This week, I looked at Matthew 13:1-9 and 18-23. In this passage, Jesus begins telling parables to the crowd around him, telling 8 in a row. I grew up thinking about this passage differently than I understand it now. In the parable, Jesus tells the story of a man sowing seed and what he sows falls on 4 different type of ground (the path, the rocky ground, the weeds and finally, the good soil). Growing up in Sunday school, I thought this was another example of how careful we need to be to make sure we are the good soil. I used to think this meant we need to try really hard to avoid the types of ground that wouldn’t produce a good crop. I was confused in thinking Jesus was telling a cautionary tale about how we must try so hard to do things right and then, maybe then, we would be good Christians.
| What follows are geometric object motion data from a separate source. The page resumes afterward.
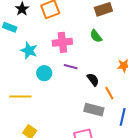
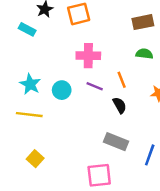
green semicircle: (96, 36) -> (144, 54), moved, turned 128
cyan star: (29, 50) -> (30, 84), moved
orange line: (109, 93) -> (122, 80), moved

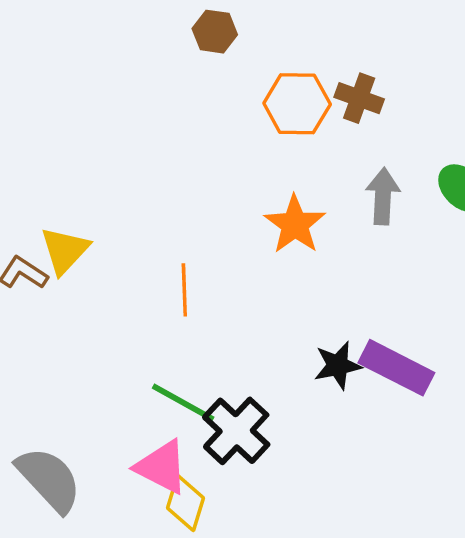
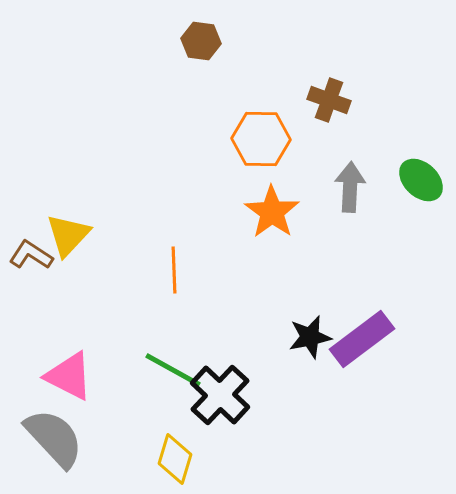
orange hexagon: (297, 104) -> (261, 139), moved
purple rectangle: (396, 368) -> (362, 339), turned -64
pink triangle: (162, 467) -> (69, 376), moved

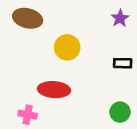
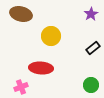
black rectangle: (123, 63) -> (93, 48), turned -40
pink cross: (28, 115) -> (21, 87), turned -32

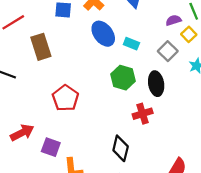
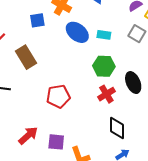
black ellipse: (156, 84) -> (133, 83), moved
red pentagon: (65, 98) -> (58, 96), turned -30
red cross: (143, 114) -> (106, 94), moved

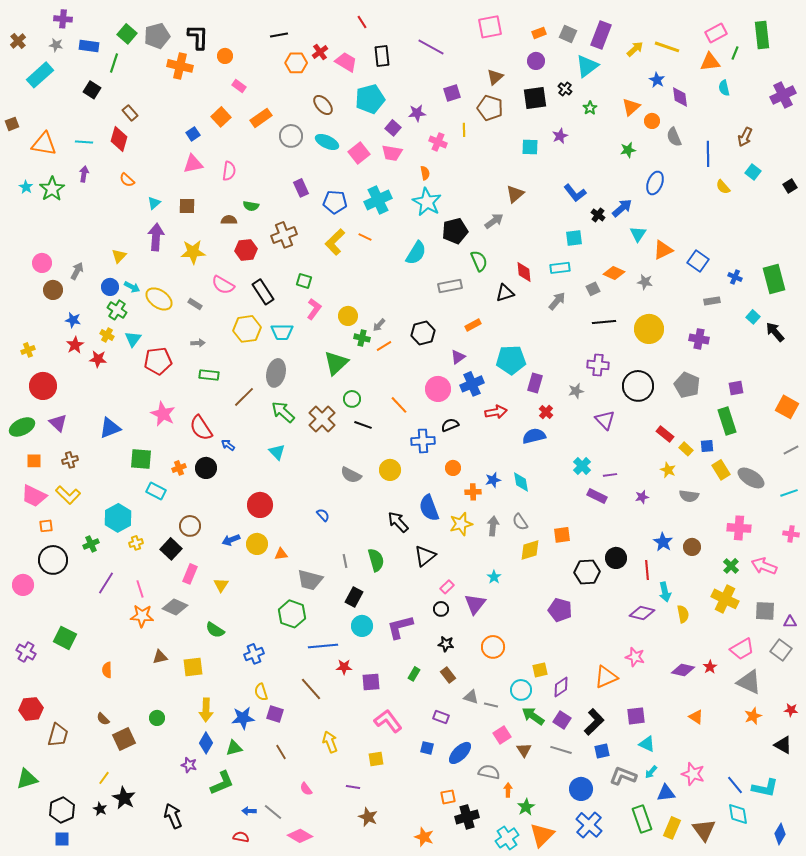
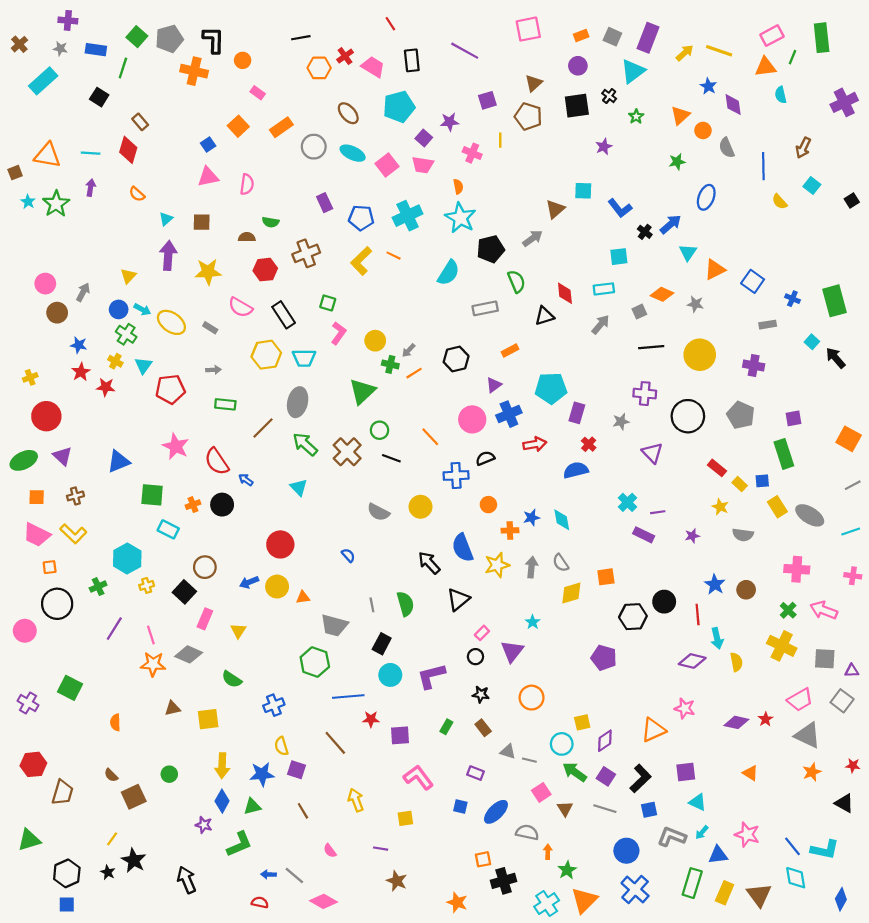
brown square: (12, 124) -> (15, 173), moved
cyan square: (530, 147) -> (583, 191), moved
green rectangle: (642, 819) -> (692, 883), turned 36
Now when I look at this passage I see something completely different. I see Jesus inviting us into an intimate relationship with Him, flaws and all. In verse 13, Jesus says “He who has ears, let him hear.” I think Jesus was saying something like, “Hello, listen to what I am saying. I want to go through the tedium, the messiness, of life with you.”
As I was preparing for Sunday and thinking about all the different types of soil and what they represented, I thought “I have been every one of those! I have been the rocky soil, the weeds, the path. I have very rarely been anything close to ‘good soil.'” I think Jesus knew that and was trying to tell us, “this is not a rule book, this is a love letter. I am not writing a prescription, I am inviting you into something better than you can know.”
I took away three points from the parable that are very simple but are helpful to me in my walk with Christ:
- God is faithful to plant the seed. The Kingdom of God is sure. The harvest is God’s doing and God is faithful.
- God is inviting us into a daily relationship with him; He wants the good, bad and ugly. My focus should be on a relationship with Him and only then will there be good soil.
- God invites us to be fruitful in community. I like the parable of crops as gardens can often be entire ecosystems where one plant is dependent on the next plant, which is dependent on the next plant, which is dependent on the next… to be successful. I think the crop is fuller when we grow in community, each part of the body (or the garden) is vital.
My prayer is simple. God, teach us to be vulnerable like the tilled up earth, ready for your seed. Let us come to you, yield to you, each day. Thank you for your invitation to grow and live fully in an intimate relationship with you.